Teri blushed hard—her face probably looked like a tomato. No one would’ve called her cheerful in the last few months. But she’d been so happy to be out, she could maybe see how Zach had gotten that impression.

“Okay, enough about me,” she said. “What about you? Were you an outdoorsy kid?”

“Sort of,” he said, allowing her the subject change with a smile. “I guess I was. Compared to my brother, I feel like a homebody, but I guess compared to most people, yes. And I was always running off after Joel when he was real little, because he wanted to be way out in the middle of nowhere but he wasn’t old enough to be by himself in the woods. So I spent a lot of time outside.”

Teri pictured two little boys, chasing each other through the trees, playing make-believe games together, climbing up on rocks. It sounded nice.

“We were also...kind of different from the other kids,” Zach continued. “So we spent a lot of time together.”

Teri was sure she knew what he was talking about. This was her opening. Would she take it? Was she too nervous to bring it up?

She’d felt braver today than she had in a long time, and it had made her feel good. She wasn’t going to stop now: she took the plunge. “I heard you were shifters.”

“That’s right.” Zach seemed to tense up at that. “Is that a problem? Does it bother you?”

“No!” Teri said immediately, and found that she wasn’t lying at all. Now that Zach had confirmed it, she was sure her family was wrong. This man couldn’t be dangerous. This man wasn’t having to fight to restrain his instincts. She knew it, somehow, was absolutely rock-solid certain of it.

“No,” she repeated. “My family...doesn’t like shifters very much. But I always wanted to know more. I think they’re making up half the things they say. But I was never allowed to be friends with the shifter kids in s

chool, so I never learned anything.”

Zach raised his eyebrows, looking skeptical. “You stayed away when your parents told you to?”

Teri smiled, a little ruefully. “I was a lot more obedient then. By the time I got to high school, I didn’t believe it anymore. I tried to talk to some of the shifter kids, but they knew why I’d avoided them as a kid and they stayed away.” She sighed. “And I don’t blame them. I’m sure their parents taught them that it wasn’t safe to be around people who thought shifters were dangerous.”

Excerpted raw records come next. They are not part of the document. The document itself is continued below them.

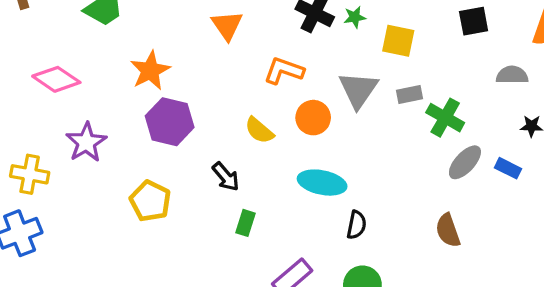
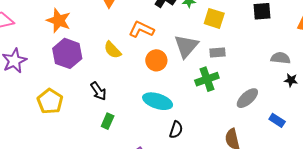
orange star: (150, 71) -> (59, 21), turned -30
gray semicircle: (512, 75) -> (280, 58), moved
green cross: (445, 118) -> (207, 79), moved, turned 35
yellow semicircle: (259, 130) -> (113, 50), moved
blue rectangle: (508, 168) -> (277, 120), moved

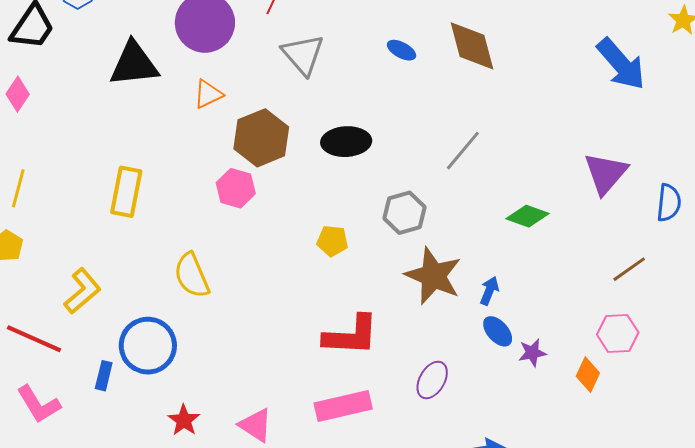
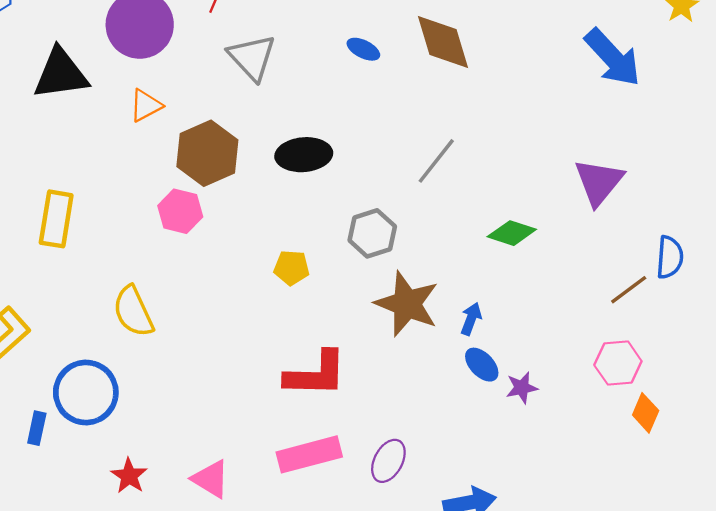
blue semicircle: (669, 203) -> (670, 257), moved
orange diamond: (588, 375) -> (646, 413), moved
purple ellipse: (432, 380) -> (388, 461), moved

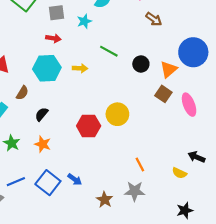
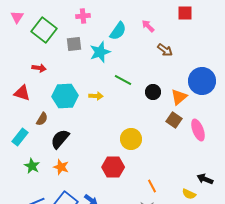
cyan star: (84, 21) -> (100, 52), size x1.5
red arrow: (53, 38) -> (39, 68), moved
black semicircle: (42, 114) -> (60, 139), size x1.5
red hexagon: (89, 126) -> (113, 167), moved

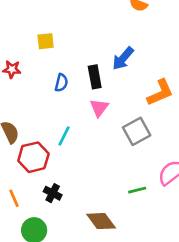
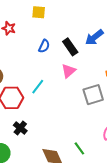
black rectangle: (95, 77) -> (70, 47), turned -36
green line: (137, 190) -> (79, 148), moved, turned 56

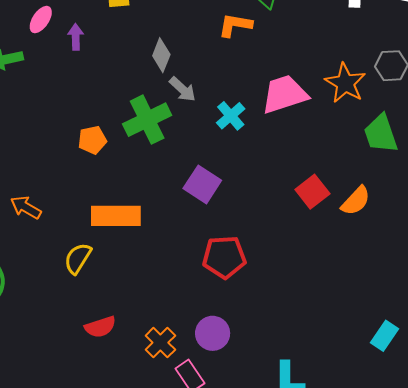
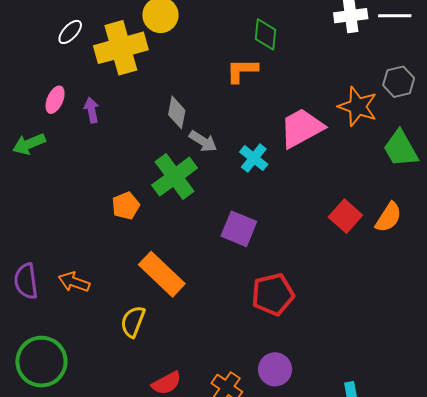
orange rectangle: (116, 216) -> (162, 274), turned 54

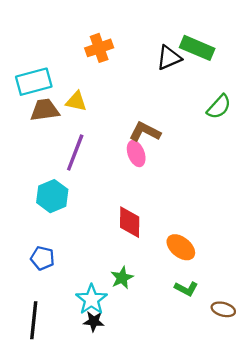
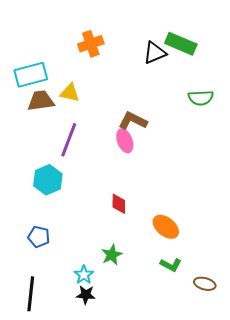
green semicircle: (219, 107) -> (201, 98), turned 45
red diamond: (130, 222) -> (119, 204), size x0.7
cyan star: (91, 300) -> (84, 275), size x0.7

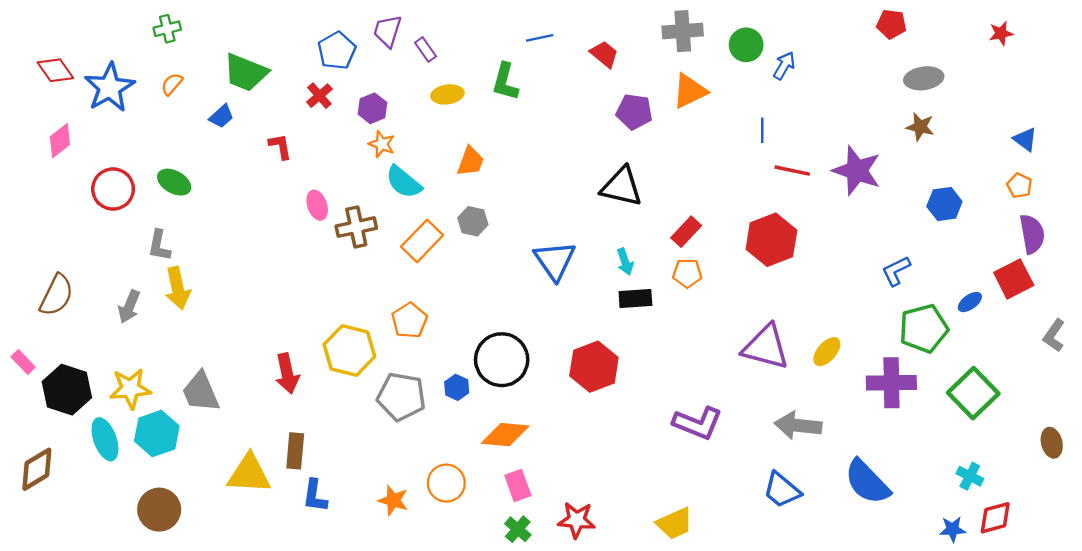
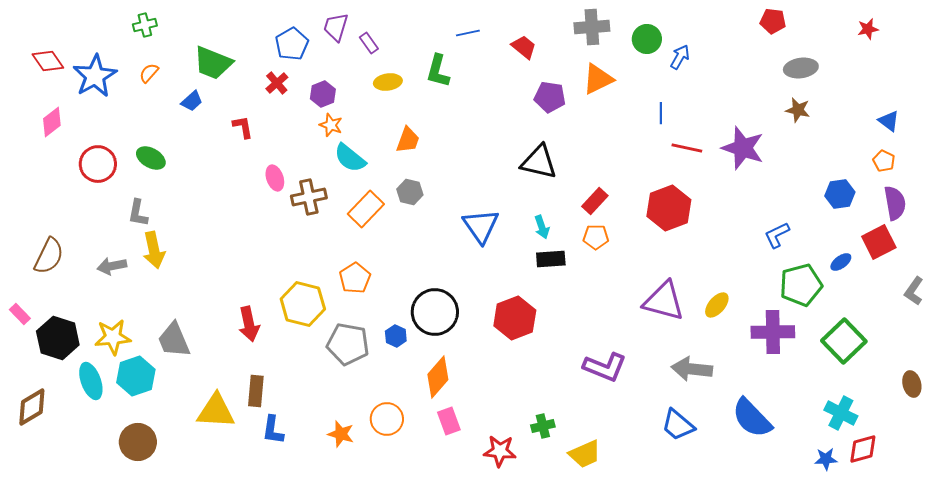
blue hexagon: (944, 204) -> (840, 194), moved
gray arrow: (129, 307) -> (112, 266), turned 56
orange diamond: (505, 435) -> (438, 377), turned -54
cyan cross: (970, 476) -> (841, 413), size x1.4
green cross: (518, 529) -> (543, 426), moved, turned 35

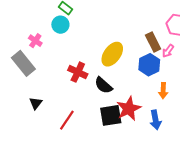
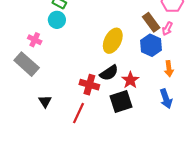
red cross: (78, 72) -> (89, 85), moved
black semicircle: (103, 85) -> (109, 73), turned -66
red star: (129, 109) -> (130, 80), moved, size x0.7

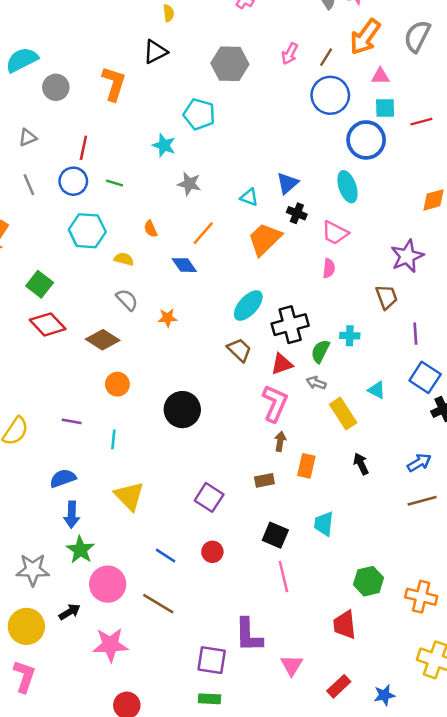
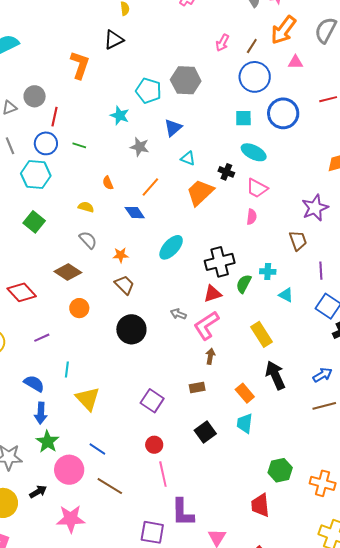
gray hexagon: (230, 64) -> (186, 80), moved
gray circle: (56, 87) -> (35, 96), moved
cyan square: (385, 108) -> (243, 118), moved
blue triangle: (287, 183) -> (173, 128), moved
cyan ellipse: (347, 187) -> (254, 152), moved, turned -45
cyan hexagon: (87, 231) -> (36, 175), moved
green square: (40, 284) -> (34, 222), moved
cyan ellipse: (248, 305) -> (171, 247), moved
red diamond: (48, 324) -> (22, 292), moved
brown trapezoid: (239, 350) -> (124, 285), moved
gray arrow: (316, 383) -> (178, 314), moved
cyan triangle: (377, 390) -> (286, 295), moved
pink L-shape: (275, 403) -> (206, 325), turned -148
purple line: (72, 421) -> (42, 338), turned -35
cyan line: (113, 439) -> (67, 369), moved
black arrow: (361, 464) -> (275, 375), size x1.6
orange rectangle: (306, 466) -> (245, 393), moved, turned -54
blue semicircle: (63, 478) -> (34, 384), turned 50
black square: (275, 535) -> (205, 432), turned 30
blue line: (166, 556) -> (97, 449), moved
pink line: (283, 577) -> (163, 474), moved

“Is that what your parents think?”

Teri nodded. “They’re convinced shifters are a step away from tearing people limb from limb. Which is dumb, because there are a ton of shifters living around Glacier and I’ve never heard of any horrible murders in town. So even if they all secretly want to eat people, they must be pretty good at keeping it under control.”

“We don’t secretly want to eat people.” Zach looked a little offended.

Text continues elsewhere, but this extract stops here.